Turbines spooling down, the Presidential plane veered toward a waiting hangar. Seeing the course change, the Washington press corps surged toward the hangar.

"Wonderful. They're going to try to beat us to the hangar."

"I'd better put this to the President," said Capezzi, lifting himself out of his seat in the Secret Service cubicle.

He moved through the narrow blue corridors and encountered the chief of staff.

"We have press," Capezzi said grimly.

"Good."

"Good? We've got to get the Man to Crown as fast as possible."

"It's the White House. Call it the White House when you talk to me. All these dipshit code names drive me crazy."

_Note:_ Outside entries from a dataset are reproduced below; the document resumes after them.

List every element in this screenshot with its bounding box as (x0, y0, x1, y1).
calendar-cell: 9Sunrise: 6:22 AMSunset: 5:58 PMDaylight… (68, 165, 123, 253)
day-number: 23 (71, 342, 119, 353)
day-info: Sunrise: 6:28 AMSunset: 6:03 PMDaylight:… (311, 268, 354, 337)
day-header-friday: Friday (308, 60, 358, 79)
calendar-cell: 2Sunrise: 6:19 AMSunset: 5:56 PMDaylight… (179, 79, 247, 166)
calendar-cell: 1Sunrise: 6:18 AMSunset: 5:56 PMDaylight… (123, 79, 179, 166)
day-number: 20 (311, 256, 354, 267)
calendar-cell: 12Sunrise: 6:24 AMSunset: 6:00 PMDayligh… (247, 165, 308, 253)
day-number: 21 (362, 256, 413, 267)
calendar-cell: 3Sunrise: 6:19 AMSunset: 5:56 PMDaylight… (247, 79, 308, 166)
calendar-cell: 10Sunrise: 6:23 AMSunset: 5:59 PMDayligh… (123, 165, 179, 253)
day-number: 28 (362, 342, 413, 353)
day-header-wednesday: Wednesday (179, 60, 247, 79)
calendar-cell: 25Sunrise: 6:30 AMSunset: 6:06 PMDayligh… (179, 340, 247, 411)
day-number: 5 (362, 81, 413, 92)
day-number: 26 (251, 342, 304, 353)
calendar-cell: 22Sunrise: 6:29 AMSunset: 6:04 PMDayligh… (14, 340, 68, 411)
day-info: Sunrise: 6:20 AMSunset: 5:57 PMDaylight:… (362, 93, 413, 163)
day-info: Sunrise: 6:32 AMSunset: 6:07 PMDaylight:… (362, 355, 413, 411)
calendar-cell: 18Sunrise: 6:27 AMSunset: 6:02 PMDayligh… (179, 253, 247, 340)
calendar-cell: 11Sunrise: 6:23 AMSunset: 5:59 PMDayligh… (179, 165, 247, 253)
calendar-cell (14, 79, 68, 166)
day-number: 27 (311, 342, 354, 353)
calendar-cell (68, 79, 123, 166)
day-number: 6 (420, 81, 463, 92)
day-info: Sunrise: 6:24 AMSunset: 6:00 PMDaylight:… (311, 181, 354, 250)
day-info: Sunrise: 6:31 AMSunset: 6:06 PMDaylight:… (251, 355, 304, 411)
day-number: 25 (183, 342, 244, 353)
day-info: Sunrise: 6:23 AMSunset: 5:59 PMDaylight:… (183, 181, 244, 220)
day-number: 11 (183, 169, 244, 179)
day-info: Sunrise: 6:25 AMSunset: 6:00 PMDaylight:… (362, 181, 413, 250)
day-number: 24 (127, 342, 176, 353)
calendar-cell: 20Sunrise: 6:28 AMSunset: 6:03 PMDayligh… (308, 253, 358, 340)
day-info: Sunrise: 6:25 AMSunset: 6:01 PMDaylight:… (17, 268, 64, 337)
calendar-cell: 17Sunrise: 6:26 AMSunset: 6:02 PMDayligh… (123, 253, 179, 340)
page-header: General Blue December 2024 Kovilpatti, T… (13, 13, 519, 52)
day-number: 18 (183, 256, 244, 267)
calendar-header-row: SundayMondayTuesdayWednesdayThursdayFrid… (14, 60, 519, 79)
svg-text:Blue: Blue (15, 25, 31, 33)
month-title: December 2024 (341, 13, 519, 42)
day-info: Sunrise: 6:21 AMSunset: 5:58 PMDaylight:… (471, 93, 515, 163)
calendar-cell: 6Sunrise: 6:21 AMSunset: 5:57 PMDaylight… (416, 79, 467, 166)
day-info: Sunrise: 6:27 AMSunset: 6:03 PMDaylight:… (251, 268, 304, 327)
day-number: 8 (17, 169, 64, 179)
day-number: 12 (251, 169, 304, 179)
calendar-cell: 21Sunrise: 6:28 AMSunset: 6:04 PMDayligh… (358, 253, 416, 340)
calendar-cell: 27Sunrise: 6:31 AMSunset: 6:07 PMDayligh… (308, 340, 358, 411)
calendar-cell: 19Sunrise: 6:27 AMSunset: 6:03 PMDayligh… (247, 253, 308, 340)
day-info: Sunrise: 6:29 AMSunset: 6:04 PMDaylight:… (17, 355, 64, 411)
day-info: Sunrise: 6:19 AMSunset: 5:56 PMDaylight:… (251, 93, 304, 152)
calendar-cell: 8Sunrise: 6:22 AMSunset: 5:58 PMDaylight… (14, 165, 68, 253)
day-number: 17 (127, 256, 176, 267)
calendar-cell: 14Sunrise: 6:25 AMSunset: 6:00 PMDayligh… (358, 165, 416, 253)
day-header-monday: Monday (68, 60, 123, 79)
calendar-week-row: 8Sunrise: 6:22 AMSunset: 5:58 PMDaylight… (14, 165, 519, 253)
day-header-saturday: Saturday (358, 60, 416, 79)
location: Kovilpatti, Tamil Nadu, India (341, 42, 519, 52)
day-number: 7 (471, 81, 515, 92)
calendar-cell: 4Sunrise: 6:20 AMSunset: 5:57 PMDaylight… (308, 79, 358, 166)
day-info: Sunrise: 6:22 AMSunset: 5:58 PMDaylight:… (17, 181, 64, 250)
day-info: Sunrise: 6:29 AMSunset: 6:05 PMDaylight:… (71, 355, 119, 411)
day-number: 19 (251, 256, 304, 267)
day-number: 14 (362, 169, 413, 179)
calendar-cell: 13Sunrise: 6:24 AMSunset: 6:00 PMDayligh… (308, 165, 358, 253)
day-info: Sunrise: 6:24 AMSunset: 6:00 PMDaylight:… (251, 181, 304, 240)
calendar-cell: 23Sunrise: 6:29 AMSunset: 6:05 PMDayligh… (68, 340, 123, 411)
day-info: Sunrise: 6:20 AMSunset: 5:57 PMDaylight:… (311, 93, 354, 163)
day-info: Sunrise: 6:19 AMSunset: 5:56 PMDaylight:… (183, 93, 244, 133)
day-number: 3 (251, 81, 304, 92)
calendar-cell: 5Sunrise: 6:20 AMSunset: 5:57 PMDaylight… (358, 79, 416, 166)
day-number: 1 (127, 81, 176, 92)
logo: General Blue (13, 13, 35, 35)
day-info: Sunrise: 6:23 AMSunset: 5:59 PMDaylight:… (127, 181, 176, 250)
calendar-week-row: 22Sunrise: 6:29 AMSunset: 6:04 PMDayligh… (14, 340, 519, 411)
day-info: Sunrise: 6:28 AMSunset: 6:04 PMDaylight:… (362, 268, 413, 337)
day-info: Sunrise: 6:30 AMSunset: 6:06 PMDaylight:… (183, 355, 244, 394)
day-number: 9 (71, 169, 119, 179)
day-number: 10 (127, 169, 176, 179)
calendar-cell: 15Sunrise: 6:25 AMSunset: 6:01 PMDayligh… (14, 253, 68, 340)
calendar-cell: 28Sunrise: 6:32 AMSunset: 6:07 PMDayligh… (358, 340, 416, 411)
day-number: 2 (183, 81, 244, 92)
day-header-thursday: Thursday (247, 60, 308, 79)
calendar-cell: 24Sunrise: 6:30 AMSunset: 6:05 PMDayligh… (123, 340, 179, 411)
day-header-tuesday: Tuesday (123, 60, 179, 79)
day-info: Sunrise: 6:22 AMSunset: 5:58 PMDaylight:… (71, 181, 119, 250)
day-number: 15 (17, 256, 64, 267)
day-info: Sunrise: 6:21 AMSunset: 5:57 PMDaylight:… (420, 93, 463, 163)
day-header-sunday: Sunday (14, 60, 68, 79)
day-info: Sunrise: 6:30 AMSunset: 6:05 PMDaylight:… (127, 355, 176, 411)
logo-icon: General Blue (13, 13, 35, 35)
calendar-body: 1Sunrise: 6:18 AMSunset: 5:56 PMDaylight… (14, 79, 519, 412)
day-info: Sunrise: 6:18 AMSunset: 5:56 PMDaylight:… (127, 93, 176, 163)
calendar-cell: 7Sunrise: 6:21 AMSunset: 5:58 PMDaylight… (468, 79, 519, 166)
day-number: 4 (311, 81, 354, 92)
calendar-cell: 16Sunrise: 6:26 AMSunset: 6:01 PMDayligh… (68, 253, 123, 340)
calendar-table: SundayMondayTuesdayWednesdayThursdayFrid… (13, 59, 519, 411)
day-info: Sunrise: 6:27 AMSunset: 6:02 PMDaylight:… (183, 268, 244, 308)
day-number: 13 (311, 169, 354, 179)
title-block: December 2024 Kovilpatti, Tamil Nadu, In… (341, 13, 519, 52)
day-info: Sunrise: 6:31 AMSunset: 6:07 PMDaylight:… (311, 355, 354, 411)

"Until we've ascertained that there is no conspiracy, the President belongs in a secure place."

"He has a health-care plan to push. He's pretty steamed you pulled him out of Boston."

"I didn't notice your vociferous objection."

The chief of staff shrugged. "You know how it goes."

"Yeah, I know how it goes. Whenever the President has to change his schedule, the service is trotted out as scapegoat. But this time the threat was real."

"Look, I'm going to recommend the President speak briefly to the press."

"It's a risk."

"It would have to be a pretty big conspiracy to have agents in Boston and Washington," the chief of staff pointed out.

"It's not impossible. And I object to any Presidential appearance in the strongest possible terms."

"He's still the President. He makes these decisions. But I'll relay to him your concerns."

"Like hell you will. I'm going in there with you. I won't lose this President to staff politics."

"Fine," the chief of staff said stiffly. "We'll both go see the President."

"Don't bother," the hoarse voice of the President of the United States said. "I heard everything."

The President appeared behind them, looking grim.

The chief of staff spoke up quickly. "Mr. President, now would be an excellent time to assure the nation that you are alive and in control of the reins of power."

"You mean word hasn't gotten out yet?" Capezzi said.

The chief of staff smiled tightly. "We thought it would endanger the President's security if word were released prematurely."

Buttoning a fresh jacket and smoothing his replacement tie, the President said, "I'll address the press when I step off the plane. Have the air stairs rolled into place and make the usual security arrangements."

"Damn," Capezzi said, turning on his heel to do his thankless duty.

Air Force One was braked short of the hangar. The Washington press corps uncertainly stopped its mass stampede and looked indecisive.